Das Ufer des Sees wird von einem Fussweg umrandet und ist gut zugänglich. Kannst dich direkt ans Wasser stellen.
Parken würde ich dann bei der Küstenwache in Westkapelle, dort ist ein freier Parkplatz. Dann bist du genau zwischen See und grosser Steeg bei der Küstenwache (KNRM Kustwacht)
https://maps.google.de/maps?client=...951218&ei=ekcKU8XHJIaX7Qaz5IDwAw&ved=0CC0Q_BI
Der Steeg ist super restauriert worden und wäre auch bei Flut eine Option wert. Bei schönen Wetter könntest du ihn vorziehen, dort musst du dann auch nicht weit einwerfen, der geht ca. 50 Meter ins Meer rein. Du kannst dann auch direkt oben an der Küstenwache parken, und musst nicht weit die Sachen transportieren.
Also dann in der Zufahrt mit dem PKW rechts halten und hoch fahren und nicht links auf den freien Parkplatz. Schau es dir einfach mal an. Gezeiten hast du bis zu 4 Meter Höhenunterschied, also richtigen Zeitpunkt wählen. Kannst z.B. bei Ebbe am See und bei Flut auf dem Steeg angeln. Ich wünsch dir viel Spass und viel Erfolg.
Ach ja, gezielt auf Forelle habe ich dort noch nie geangelt.
Aber es sind wohl welche drin.
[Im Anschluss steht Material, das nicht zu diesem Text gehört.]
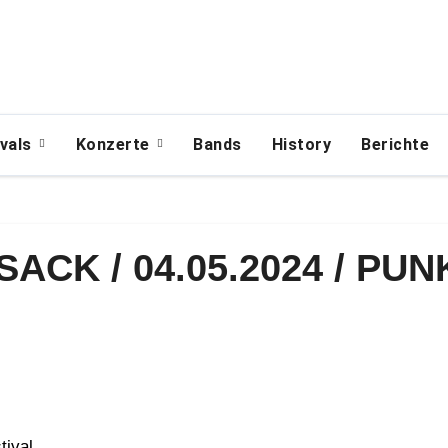
ivals
Konzerte
Bands
History
Berichte
ACK / 04.05.2024 / PU
tival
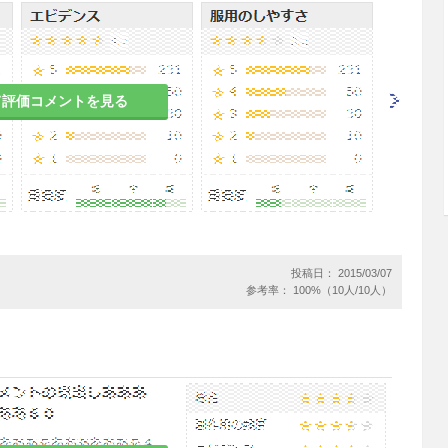
用し、症状の軽減にあわせて併用薬剤を徐々に減量
ので、特に
通年性の患者
において長期に使用する場
るようであれば、本剤の減量又は休薬につとめるこ
て評価コメントを見る
剤の吸入開始後症状の安定をみて徐々に行う。減量
剤の減量法に準ずる。
ド療法
を受けている患者では
副腎皮質機能不全
が考
ド剤の減量中並びに離脱後も
副腎皮質機能検査
を行
の侵襲には十分に注意を払うこと。また必要があれ
投稿日： 2015/03/07
の増量を行うこと。
参考率： 100%（10人/10人）
に離脱
に伴って、気管支喘息、ときに湿疹、蕁麻
ほてり、結膜炎等の症状が発現・増悪することがあ
た場合には適切な処置を行うこと）。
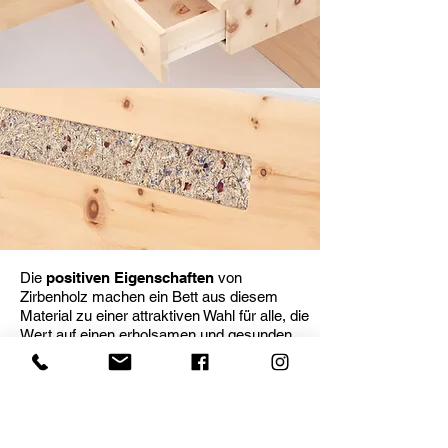
Die
positiven Eigenschaften
von
Zirbenholz machen ein Bett aus diesem
Material zu einer attraktiven Wahl für alle, die
Wert auf einen erholsamen und gesunden
Schlaf legen.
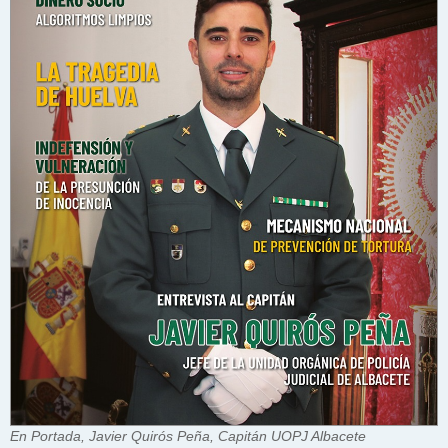
En Portada, Javier Quirós Peña, Capitán UOPJ Albacete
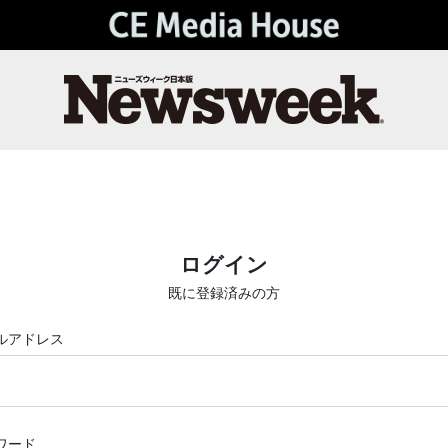
ログイン
既に登録済みの方
ルアドレス
ワード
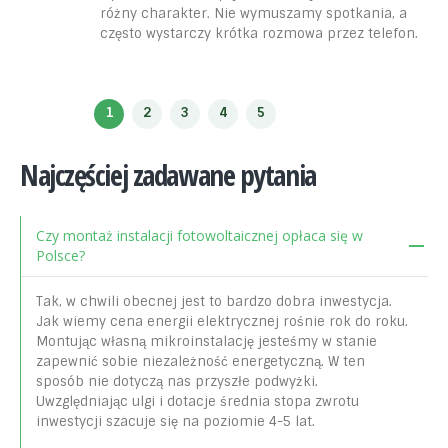
różny charakter. Nie wymuszamy spotkania, a
często wystarczy krótka rozmowa przez telefon.
Najczęściej zadawane pytania
Czy montaż instalacji fotowoltaicznej opłaca się w
Polsce?
Tak, w chwili obecnej jest to bardzo dobra inwestycja.
Jak wiemy cena energii elektrycznej rośnie rok do roku.
Montując własną mikroinstalację jesteśmy w stanie
zapewnić sobie niezależność energetyczną. W ten
sposób nie dotyczą nas przyszłe podwyżki.
Uwzględniając ulgi i dotacje średnia stopa zwrotu
inwestycji szacuje się na poziomie 4-5 lat.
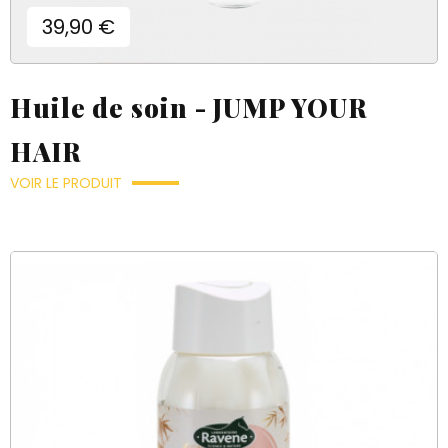
Prix
39,90 €
Huile de soin - JUMP YOUR
HAIR
VOIR LE PRODUIT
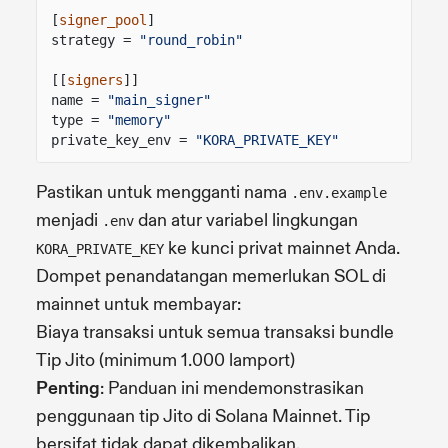
[
signer_pool
]
strategy =
"round_robin"
[[
signers
]]
name =
"main_signer"
type =
"memory"
private_key_env =
"KORA_PRIVATE_KEY"
Pastikan untuk mengganti nama
.env.example
menjadi
dan atur variabel lingkungan
.env
ke kunci privat mainnet Anda.
KORA_PRIVATE_KEY
Dompet penandatangan memerlukan SOL di
mainnet untuk membayar:
Biaya transaksi untuk semua transaksi bundle
Tip Jito (minimum 1.000 lamport)
Penting
: Panduan ini mendemonstrasikan
penggunaan tip Jito di Solana Mainnet. Tip
bersifat tidak dapat dikembalikan.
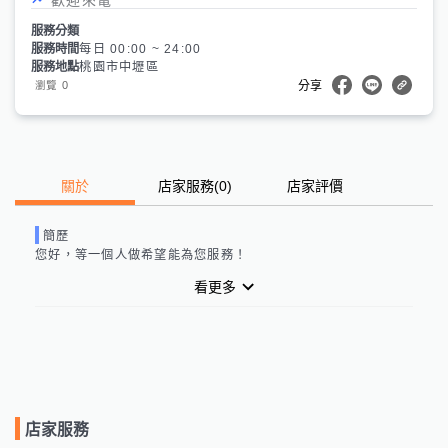
服務分類
服務時間
每日 00:00 ~ 24:00
服務地點
桃園市中壢區
0
瀏覽
分享
關於
店家服務
(
0
)
店家評價
簡歷
您好，
等一個人做
希望能為您服務！
看更多
店家服務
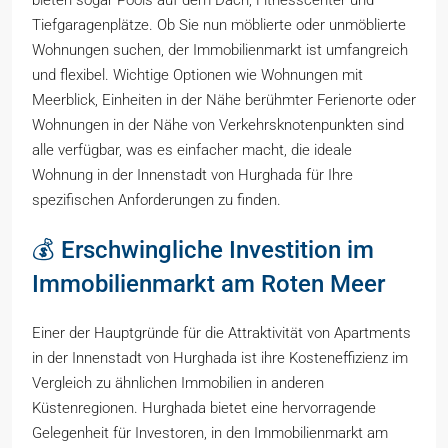
bieten sogar Pools auf dem Dach, Fitnesscenter und
Tiefgaragenplätze. Ob Sie nun möblierte oder unmöblierte
Wohnungen suchen, der Immobilienmarkt ist umfangreich
und flexibel. Wichtige Optionen wie Wohnungen mit
Meerblick, Einheiten in der Nähe berühmter Ferienorte oder
Wohnungen in der Nähe von Verkehrsknotenpunkten sind
alle verfügbar, was es einfacher macht, die ideale
Wohnung in der Innenstadt von Hurghada für Ihre
spezifischen Anforderungen zu finden.
💰 Erschwingliche Investition im
Immobilienmarkt am Roten Meer
Einer der Hauptgründe für die Attraktivität von Apartments
in der Innenstadt von Hurghada ist ihre Kosteneffizienz im
Vergleich zu ähnlichen Immobilien in anderen
Küstenregionen. Hurghada bietet eine hervorragende
Gelegenheit für Investoren, in den Immobilienmarkt am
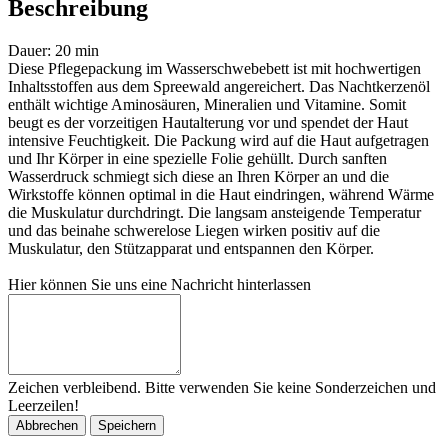
Beschreibung
Dauer: 20 min
Diese Pflegepackung im Wasserschwebebett ist mit hochwertigen
Inhaltsstoffen aus dem Spreewald angereichert. Das Nachtkerzenöl
enthält wichtige Aminosäuren, Mineralien und Vitamine. Somit
beugt es der vorzeitigen Hautalterung vor und spendet der Haut
intensive Feuchtigkeit. Die Packung wird auf die Haut aufgetragen
und Ihr Körper in eine spezielle Folie gehüllt. Durch sanften
Wasserdruck schmiegt sich diese an Ihren Körper an und die
Wirkstoffe können optimal in die Haut eindringen, während Wärme
die Muskulatur durchdringt. Die langsam ansteigende Temperatur
und das beinahe schwerelose Liegen wirken positiv auf die
Muskulatur, den Stützapparat und entspannen den Körper.
Hier können Sie uns eine Nachricht hinterlassen
Zeichen verbleibend. Bitte verwenden Sie keine Sonderzeichen und
Leerzeilen!
Abbrechen
Speichern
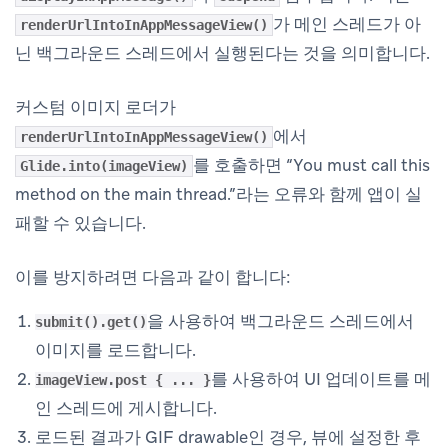
가 메인 스레드가 아
renderUrlIntoInAppMessageView()
닌 백그라운드 스레드에서 실행된다는 것을 의미합니다.
커스텀 이미지 로더가
에서
renderUrlIntoInAppMessageView()
를 호출하면 “You must call this
Glide.into(imageView)
method on the main thread.”라는 오류와 함께 앱이 실
패할 수 있습니다.
이를 방지하려면 다음과 같이 합니다:
을 사용하여 백그라운드 스레드에서
submit().get()
이미지를 로드합니다.
를 사용하여 UI 업데이트를 메
imageView.post { ... }
인 스레드에 게시합니다.
로드된 결과가 GIF drawable인 경우, 뷰에 설정한 후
Es ist ein Brackwasser See.
Mfg
Ralf


----------



## Ra.T (23. Februar 2014)

*AW: Zoutelande/Westkapelle August*

Ach ja,
das sieht nur bei Google Maps so weit aus.
Ist es aber nicht, vom Parkplatz höchstens 50 Meter.
Mfg
Ralf


----------



## Haesel (24. Februar 2014)

*AW: Zoutelande/Westkapelle August*

*Fischart: Schonzeit:
*- Hecht 1. März bis 1. Juli 
- Barsch, Zander 1. April bis zum letzten Freitag im Mai 
- Barbe, Döbel, Hasel, Nase, Aland, Äsche 1. April bis 1. Juni 
- Bachforelle, Wandersaibling 1. Oktober bis 1. April 
- Meerforelle Lachs Ganzjährich 

Hinweis: Wer mit dem kleinen Vispas angelt, der darf überhaupt keinen Fisch entnehmen, sondern muss jeden gefangenen Fisch unbeschadet in sein Gewässer zurücksetzen.


----------



## Ra.T (24. Februar 2014)

*AW: Zoutelande/Westkapelle August*

Hallo...,
für den Kreeg braucht man keinen Vispass.
Beim Angelladen einfach Erlaubniskarte holen, 4€ glaub ich für 1 Woche.
mfg
Ralf


----------



## Sepp G (25. Februar 2014)

*AW: Zoutelande/Westkapelle August*

Das ist so nicht ganz richtig, das mit der Wochenkarte stimmt, aber diese ist NUR mit Vispas und/oder Zeevispas gültig. Wenn du Tipps zum Forellenangeln brauchst frag einfach im Angelladen Zuiderduin nach. http://campingzuiderduin.nl/nl/hengelsport

Gruss und Petri Heil Sepp


----------



## angler_200 (26. April 2014)

*AW: Zoutelande/Westkapelle August*

Schon jemand dieses Jahr die Brandung Westkapelle domburg zoutelande unsicher gemacht ? 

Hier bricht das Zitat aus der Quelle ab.